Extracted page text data

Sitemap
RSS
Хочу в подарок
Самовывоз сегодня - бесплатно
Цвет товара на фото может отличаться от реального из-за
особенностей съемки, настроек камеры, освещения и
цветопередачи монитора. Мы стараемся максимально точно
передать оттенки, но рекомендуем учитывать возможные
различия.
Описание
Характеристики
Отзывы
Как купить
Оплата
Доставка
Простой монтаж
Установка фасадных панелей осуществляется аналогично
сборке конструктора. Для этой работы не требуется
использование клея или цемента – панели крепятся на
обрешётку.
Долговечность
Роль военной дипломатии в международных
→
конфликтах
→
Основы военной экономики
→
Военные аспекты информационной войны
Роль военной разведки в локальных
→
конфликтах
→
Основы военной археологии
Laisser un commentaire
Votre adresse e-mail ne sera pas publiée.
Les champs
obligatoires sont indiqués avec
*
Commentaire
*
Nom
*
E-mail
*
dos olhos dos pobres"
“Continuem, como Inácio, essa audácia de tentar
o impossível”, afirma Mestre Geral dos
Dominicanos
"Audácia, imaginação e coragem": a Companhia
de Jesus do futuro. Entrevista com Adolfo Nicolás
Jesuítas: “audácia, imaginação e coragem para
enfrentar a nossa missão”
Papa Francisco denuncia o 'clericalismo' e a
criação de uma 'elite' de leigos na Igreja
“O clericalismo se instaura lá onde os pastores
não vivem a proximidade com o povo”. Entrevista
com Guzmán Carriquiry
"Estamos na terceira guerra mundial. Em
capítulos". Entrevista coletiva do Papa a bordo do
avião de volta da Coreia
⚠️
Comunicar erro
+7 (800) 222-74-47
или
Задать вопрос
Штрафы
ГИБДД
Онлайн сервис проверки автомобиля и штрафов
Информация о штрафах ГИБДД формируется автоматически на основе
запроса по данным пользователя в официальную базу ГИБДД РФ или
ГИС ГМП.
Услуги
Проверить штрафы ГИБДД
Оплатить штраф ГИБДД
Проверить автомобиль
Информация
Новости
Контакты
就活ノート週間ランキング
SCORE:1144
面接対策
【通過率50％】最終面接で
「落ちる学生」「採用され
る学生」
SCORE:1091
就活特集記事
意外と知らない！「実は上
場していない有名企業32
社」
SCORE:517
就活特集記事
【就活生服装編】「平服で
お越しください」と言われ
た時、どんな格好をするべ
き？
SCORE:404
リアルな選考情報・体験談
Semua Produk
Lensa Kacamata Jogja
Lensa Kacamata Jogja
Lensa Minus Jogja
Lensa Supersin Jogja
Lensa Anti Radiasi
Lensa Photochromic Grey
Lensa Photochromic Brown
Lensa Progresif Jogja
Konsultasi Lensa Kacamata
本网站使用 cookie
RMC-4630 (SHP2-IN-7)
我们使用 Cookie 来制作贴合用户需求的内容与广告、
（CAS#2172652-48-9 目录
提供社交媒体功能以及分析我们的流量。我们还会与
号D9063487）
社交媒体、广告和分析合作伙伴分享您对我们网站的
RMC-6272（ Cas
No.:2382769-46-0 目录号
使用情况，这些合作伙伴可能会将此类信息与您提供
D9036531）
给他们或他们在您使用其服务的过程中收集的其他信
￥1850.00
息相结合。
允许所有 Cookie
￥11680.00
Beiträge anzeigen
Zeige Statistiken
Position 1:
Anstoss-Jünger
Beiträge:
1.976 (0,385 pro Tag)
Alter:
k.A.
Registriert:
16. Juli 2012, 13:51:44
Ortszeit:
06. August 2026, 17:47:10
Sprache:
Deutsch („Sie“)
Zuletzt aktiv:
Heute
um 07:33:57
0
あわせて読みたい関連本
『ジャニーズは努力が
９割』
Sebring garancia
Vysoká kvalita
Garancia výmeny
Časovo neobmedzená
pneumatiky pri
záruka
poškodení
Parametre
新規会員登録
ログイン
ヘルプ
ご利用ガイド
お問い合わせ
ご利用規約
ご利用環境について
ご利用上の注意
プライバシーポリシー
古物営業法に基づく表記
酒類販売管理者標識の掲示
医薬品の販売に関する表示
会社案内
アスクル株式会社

**What is needed:** The word "mail" occurs in some lines of the data above; report how many such lines there are, with no other words.

**Final answer:** 2